Mosquitoes have been around since the dinosaurs, and they will continue to thrive on our planet. One way to keep them from biting is to wear mosquito repellent that works.

An infographic recommending active ingredients in mosquito repellent: Oil of Lemon Eucalyptus, DEET, Picaridin, IR3535. #MosquitoWeek

It's all about the Water

Mosquitoes lay their eggs using any stagnant water they can find in your backyard or patio.

Water around your home should be used as soon as possible. Even a teaspoon of water can attract mosquitoes!

It is recommended to TIP out stagnant water weekly and TOSS out unused containers, or store them in a dry covered area. Even a teaspoon of water can attract mosquitoes!
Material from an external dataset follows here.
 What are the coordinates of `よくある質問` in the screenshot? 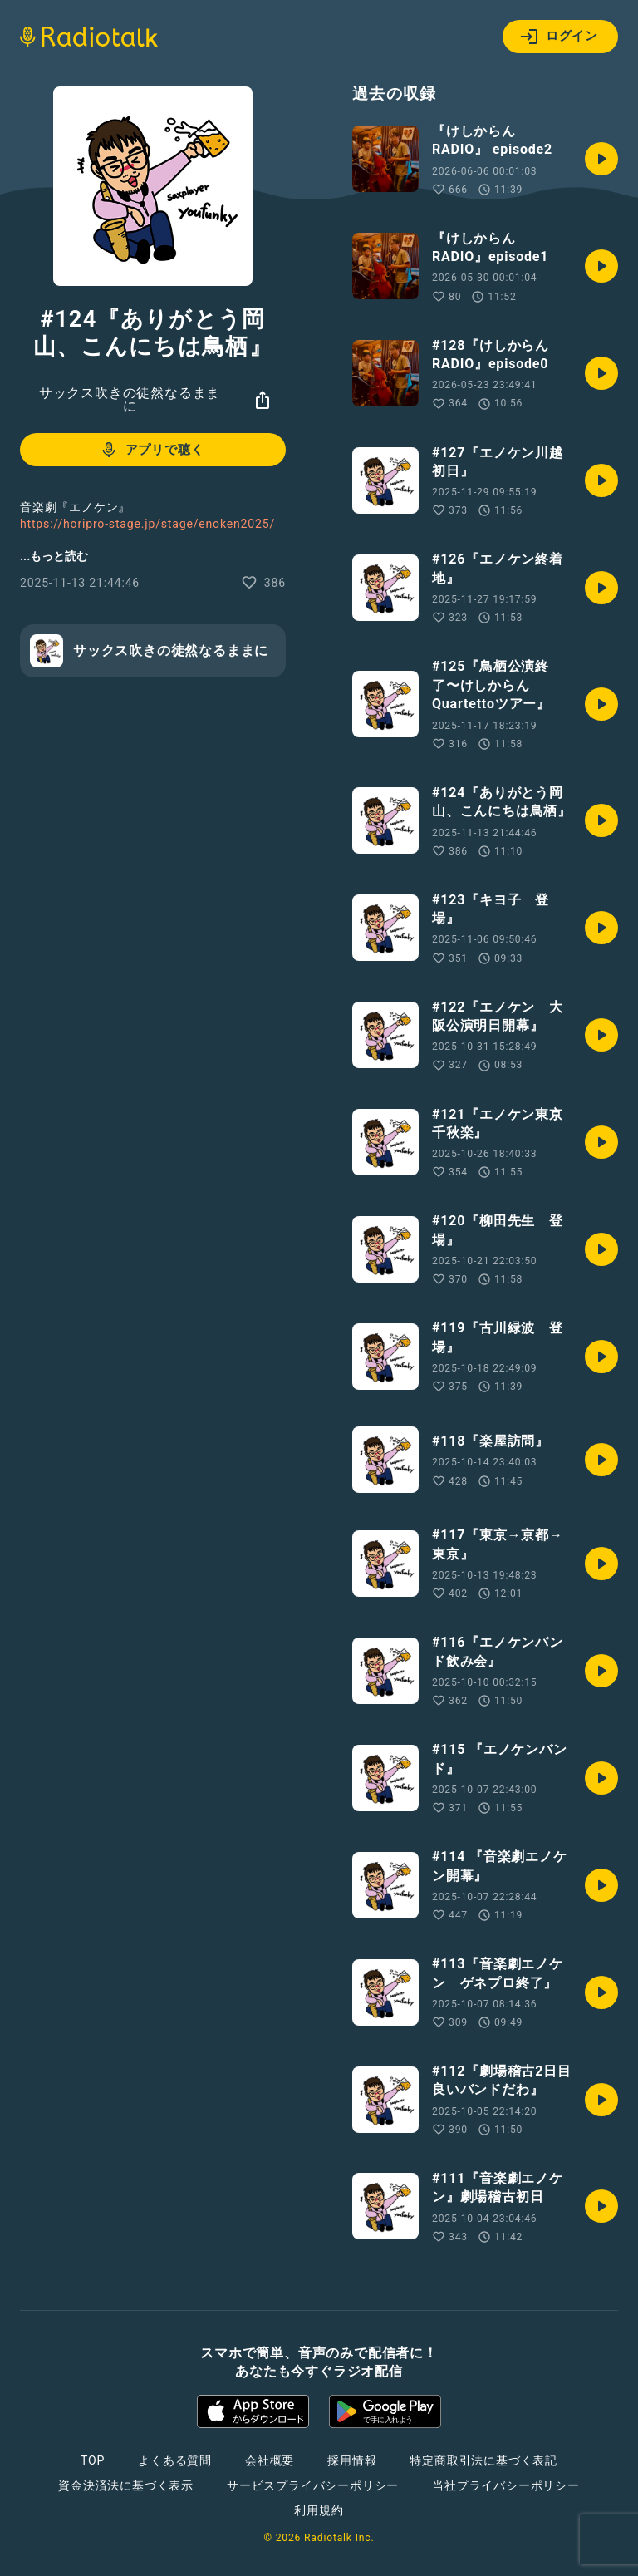 It's located at (175, 2460).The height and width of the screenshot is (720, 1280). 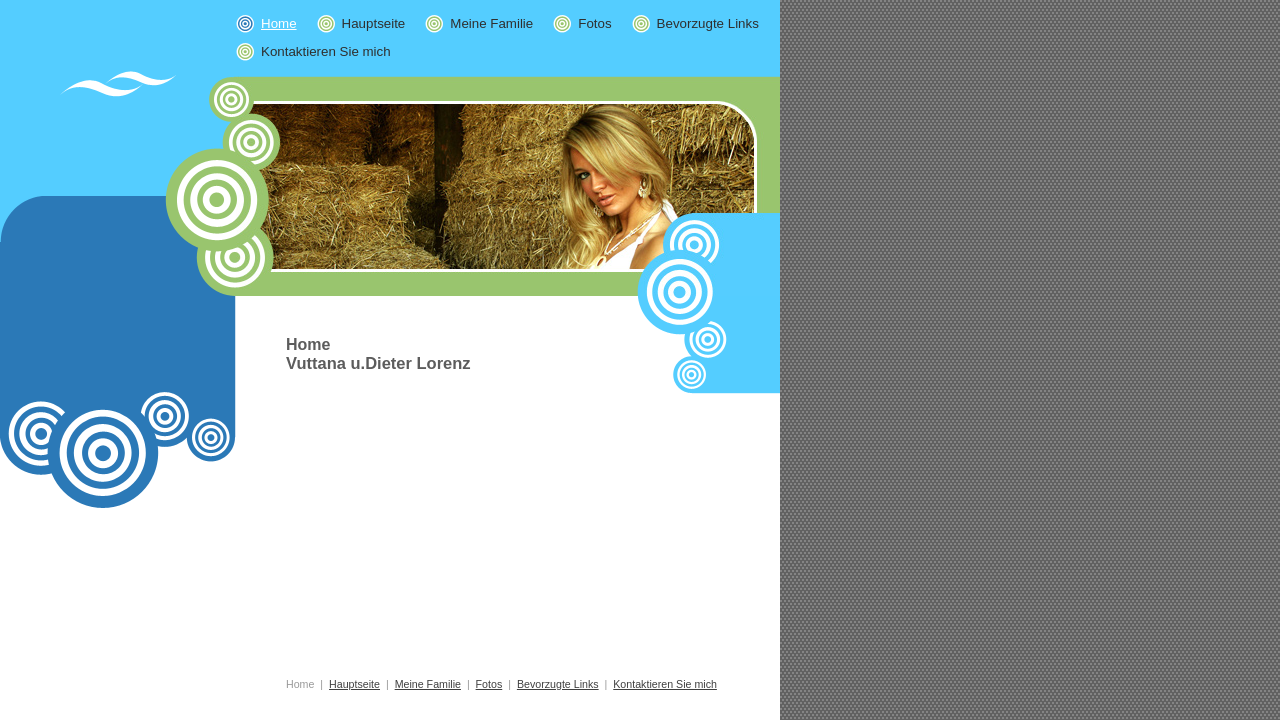 I want to click on Fotos, so click(x=582, y=23).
A public service announcement about preventing mosquito breeding by eliminating stagnant water and tossing unused containers. #MosquitoWeek

Male Mosquitoes Don’t Bite

Male mosquitoes only feed on nectar and water. Only female mosquitoes bite and use our blood to produce their eggs. 

Educational graphic stating male mosquitoes don't bite and feed on nectar and water. #MosquitoWeek

Don't Be Fooled

Many insects look like mosquitoes, but they are not! Don’t let crane flies bug you. These “Imposters” are harmless, have short lifespans, and will usually go away in a couple of weeks.   

An image comparing a crane fly (imposter) with a mosquito, emphasizing that the former doesn't bite or transmit diseases, unlike the mosquito.